Can you think of anything more fun than walking around a store, scanner gun in hand, picking out all the items you've always wanted but could never afford? It's hard to imagine how a scenario like this could blow up in your face, but most couples will tell you that throughout the wedding planning process, registering for gifts actually fueled fights the most. So we got to the bottom of the bickering and talked to Dr. Tammy Nelson, licensed relationship therapist, board-certified sexologist and author of The New Monogamy and Getting the Sex You Want about what to do when these arguments arise.
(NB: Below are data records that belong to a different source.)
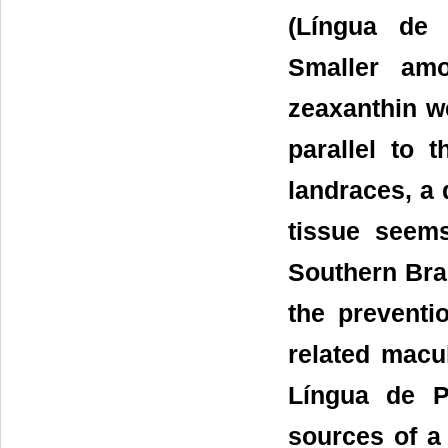
(Língua de 
Smaller amo
zeaxanthin we
parallel to 
landraces, a 
tissue seem
Southern Braz
the preventi
related macu
Língua de P
sources of a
Part 1: The Types of Registry Fights
You fight over the style and colors.
You two have very different aesthetics—maybe one of you loves the minimalistic, modern look and the other loves a good vintage tchotchke. Figuring out how to compromise to come up with a look that's distinctly both of you can be difficult.
You fight over the price point.
Where you choose to spend money says a lot about you, and you might find out a lot about each other that you didn't know until you shopped together. Maybe your future spouse is a thread-count snob or an early adapter of kitchen appliances, and you'd rather spend money on camping equipment.
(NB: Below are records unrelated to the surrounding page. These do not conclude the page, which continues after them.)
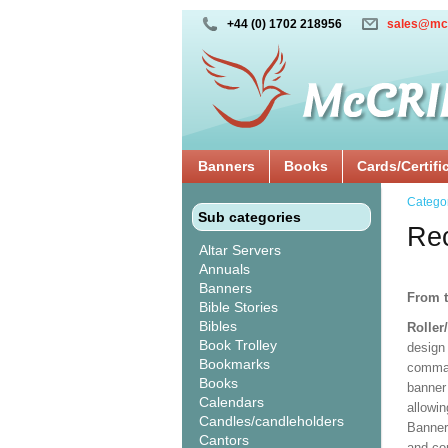
+44 (0) 1702 218956
sales@mc
Banners
Books
Cards/Certifi
Catego
Sub categories
Rec
Altar Servers
Annuals
Banners
From t
Bible Stories
Bibles
Roller
Book Trolley
design 
Bookmarks
comman
Books
banner 
Calendars
allowi
Candles/candleholders
Banner
Cantors
and co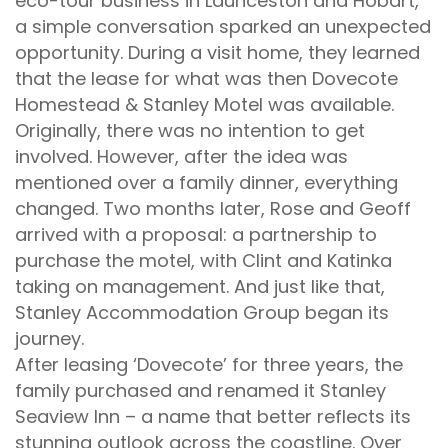
eco-tour business in Launceston and Hobart,
a simple conversation sparked an unexpected
opportunity. During a visit home, they learned
that the lease for what was then Dovecote
Homestead & Stanley Motel was available.
Originally, there was no intention to get
involved. However, after the idea was
mentioned over a family dinner, everything
changed. Two months later, Rose and Geoff
arrived with a proposal: a partnership to
purchase the motel, with Clint and Katinka
taking on management. And just like that,
Stanley Accommodation Group began its
journey.
After leasing ‘Dovecote’ for three years, the
family purchased and renamed it Stanley
Seaview Inn – a name that better reflects its
stunning outlook across the coastline. Over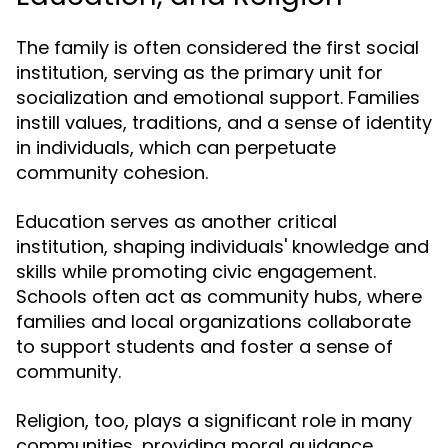
The family is often considered the first social
institution, serving as the primary unit for
socialization and emotional support. Families
instill values, traditions, and a sense of identity
in individuals, which can perpetuate
community cohesion.
Education serves as another critical
institution, shaping individuals' knowledge and
skills while promoting civic engagement.
Schools often act as community hubs, where
families and local organizations collaborate
to support students and foster a sense of
community.
Religion, too, plays a significant role in many
communities, providing moral guidance,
You fight over the usefulness of a particular thing.
While you might love the idea of having formal china in your home, your fiance may think that having guests spend money on something you'll rarely use doesn't make a whole lot of sense. You might say the same of your partner's insistence on that deluxe juicer.
You fight over including family in everything.
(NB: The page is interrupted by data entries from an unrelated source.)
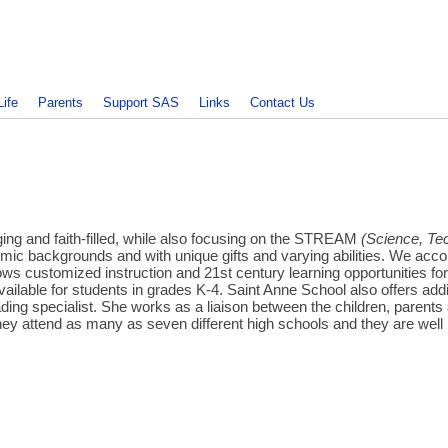
Life
Parents
Support SAS
Links
Contact Us
ing and faith-filled, while also focusing on the STREAM
(Science, Tec
conomic backgrounds and with unique gifts and varying abilities. We ac
allows customized instruction and 21st century learning opportunities
ilable for students in grades K-4. Saint Anne School also offers addi
eading specialist. She works as a liaison between the children, parents
ey attend as many as seven different high schools and they are well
Is it starting to feel like your mother-in-law is picking out every dish or piece of furniture in your soon-to-be new home? Even if she has impeccable taste, it may not make you particularly happy to see her face on every item in your living space. Maybe you want things that remind you of just the two of you! That doesn't mean your partner agrees.
Part 2: How to Solve Wedding-Planning-Related Fights in Four Easy Steps
Create a fictional "narrative" of your thoughts.
It may sound a bit out-there, but Dr. Nelson suggests that when fights like this start, it's good to create a narrative about exactly what you're thinking. "We all make up stories about what our partner is saying, and most of the time, the story is totally different than what he or she is thinking," she says. Saying the words out loud may make you realize that you could be overreacting, or it may get your partner to understand where you're coming from.
For example, say you really want a juicer on your registry, but your fiance doesn't love the idea. You might have a conversation that goes something like this: "So, the story I'm making up in my head right now is that you don't value our health as a couple, and you'd rather add things to our registry that don't promote eating right." While your partner might say, "What I hear when you say that is that I don't understand how to be healthy, and you think I'm fat and lazy and might let myself go." Hopefully by this point in the conversation, says Dr. Nelson, you might both start laughing at where you got from where you started.
But even if the stories have made you angrier at one another, that doesn't mean they aren't productive. If you sense that one of you may be "triggered" by the story, then it's time to employ one of the other communication-based answers below.
Use "I" statements.
When you're discussing all things registry, have your statements begin with the word "I" instead of "you." Sentences that start with the "you" can sound accusatory and automatically make someone defensive. Already, says Dr. Nelson, the problem is intensified. "Most people are more open to hearing feelings when they feel some empathy coming at them instead of pure criticism and anger."
You could try saying something like this: "I understand that you want the lawn mower; it makes sense. I know you like to work on the lawn, and if we put it on our registry, maybe people would buy it for us. And I really want the juicer -- you know how I like my juice! I'm afraid that if we get the lawn mower, no one will buy us the other things we really need, like the juicer, or towels, knives and forks!" This kind of speech opens up a helpful, conversational mind-set that often results in compromise.
Show your appreciation.
Even if you're not bickering over the registry, it's good to remember to show your love for the person you're about to marry, especially in the midst of wedding planning. "Throughout this very stressful process, you should make sure to give your partner appreciation at least once a day," says Dr. Nelson. "Forget about the list of things you have to do, and tell them something you really like about them as a person."
For instance: "I know we argue about the color of the walls and the type of furniture we should buy, but I want you to know that I appreciate all of the work you've done to make this new apartment feel like a home for both of us. Thank you."
Don't just live in the "now."
"Remember," Dr. Nelson says, "long after the guests have gone home and the juicer has been forgotten and sits in the closet with the rest of the wedding gifts, you will have to live with the choices you make today. Treat each other with empathy and appreciation and you might survive long enough to make up a story about a long and happy life together."
Think about this: Try to mentally take yourself out of a fight and see the big picture. Is this juicer really worth the fight it is causing? (If you ask me, this juicer is more of a problem than it's worth!) Can you potentially live without the item you don't agree on, or can you live with it? Consider letting up on the issue. Once one person bends, it's much easier for the other to bend in appreciation.